Prior to his posting to Taiwan, Burghardt was Consul General in Shanghai from 1997 to 1999 and served as the U.S. Government's chief interlocutor with the late Wang Daohan, the People's Republic of China’s lead negotiator with Taiwan. He was appointed on November 28, 2001 to be the second United States Ambassador to Vietnam, replacing Pete Peterson.
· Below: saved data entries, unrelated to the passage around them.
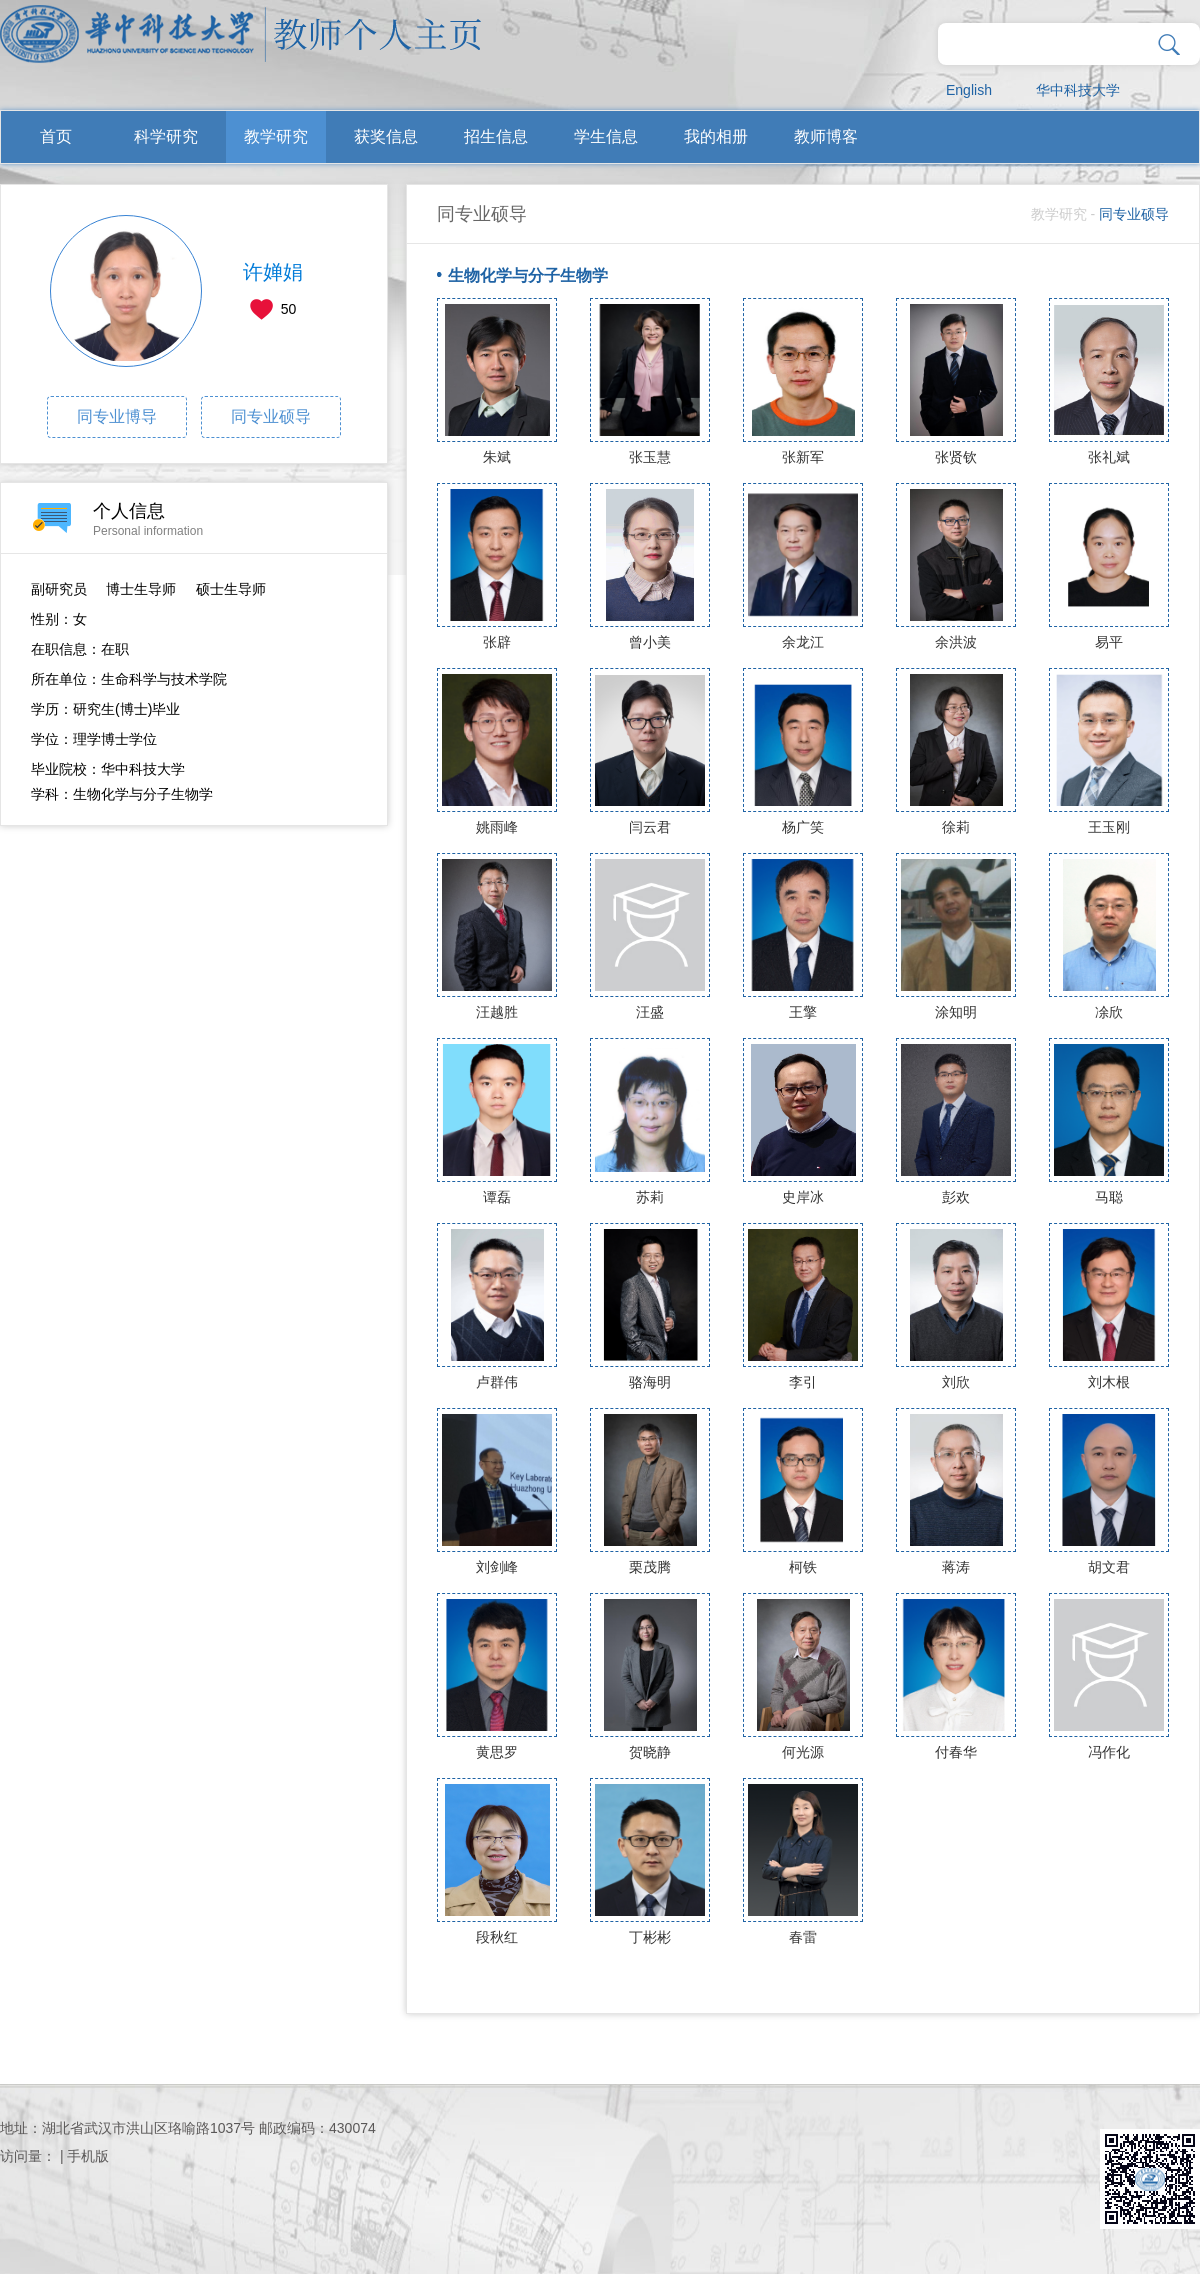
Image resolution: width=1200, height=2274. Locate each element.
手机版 (88, 2156)
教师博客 (826, 136)
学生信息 (606, 136)
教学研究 (276, 136)
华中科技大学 (1078, 90)
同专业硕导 (271, 416)
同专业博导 (117, 416)
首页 (56, 136)
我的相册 (716, 136)
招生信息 (496, 136)
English (969, 90)
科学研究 (166, 136)
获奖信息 (386, 136)
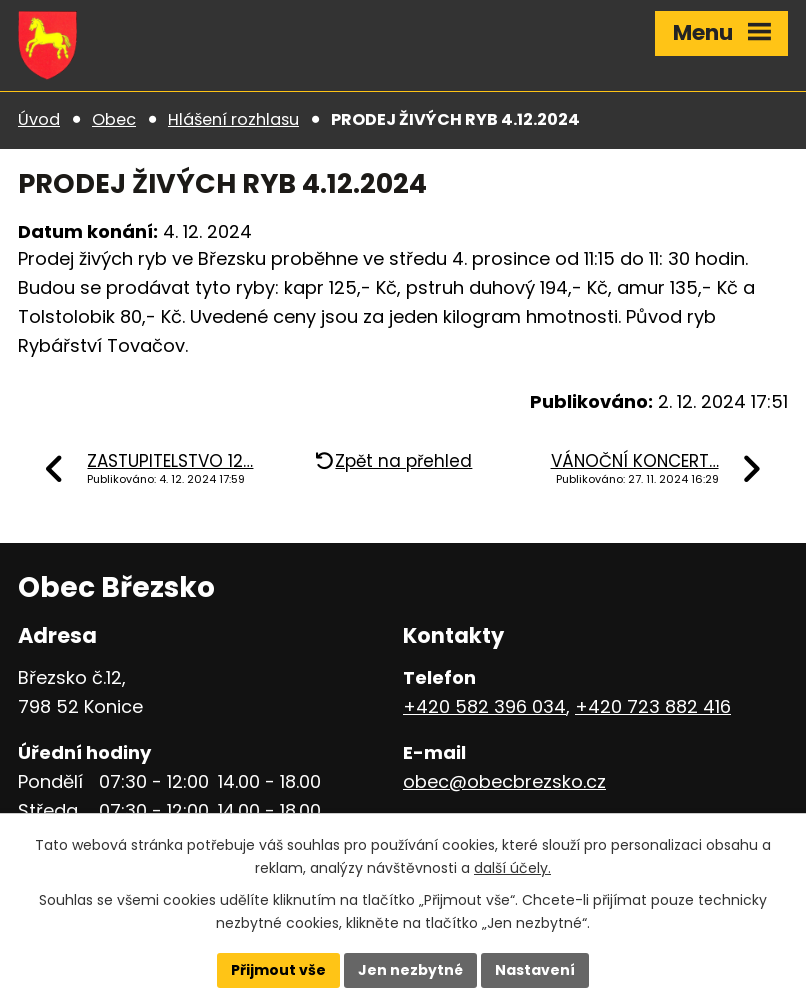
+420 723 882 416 (653, 706)
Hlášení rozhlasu (233, 119)
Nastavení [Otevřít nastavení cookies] (535, 970)
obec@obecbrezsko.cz (504, 781)
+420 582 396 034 (484, 706)
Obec (114, 119)
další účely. (512, 868)
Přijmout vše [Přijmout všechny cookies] (278, 970)
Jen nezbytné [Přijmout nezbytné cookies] (410, 970)
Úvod (39, 119)
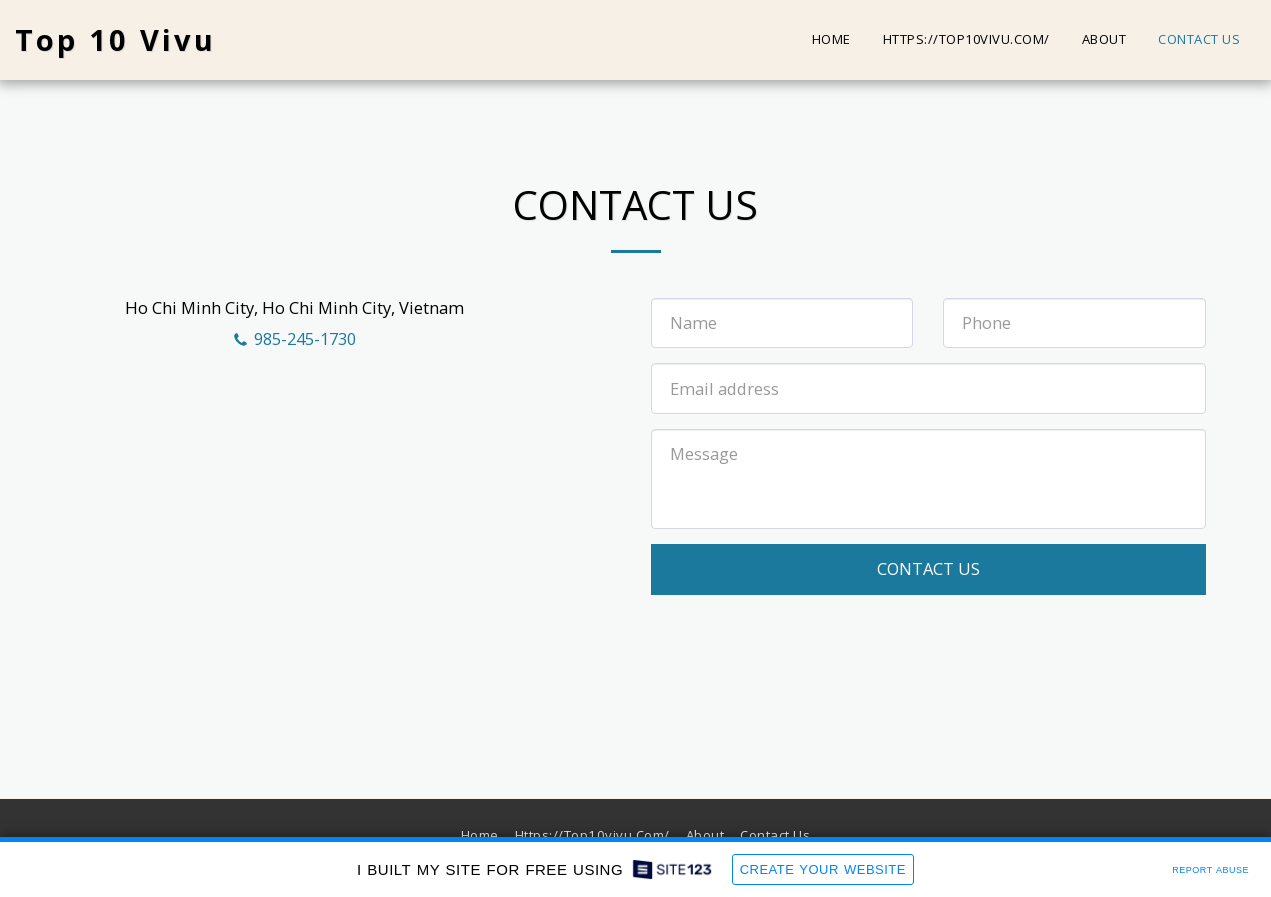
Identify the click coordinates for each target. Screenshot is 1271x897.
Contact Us (928, 568)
From February 2006 to October 2016, he served as the Chairman of the Board of Trustees of the American Institute in Taiwan. He concurrently served as Director of East-West Seminars at the East-West Center in Honolulu, Hawaii from 2006 to 2012.

He is one of the few diplomats who was a serving Foreign Service Officer when the United States derecognized the Republic of China in 1979 and remains a skeptic of the validity of the 1992 Consensus. As outgoing AIT chairman, he also called for "creativity" and "flexibility" in dealing with the political impasse in cross-strait relations.

Burghardt is able to speak Vietnamese, Mandarin Chinese, and Spanish.

Burghardt was awarded the Order of Propitious Clouds in 2008.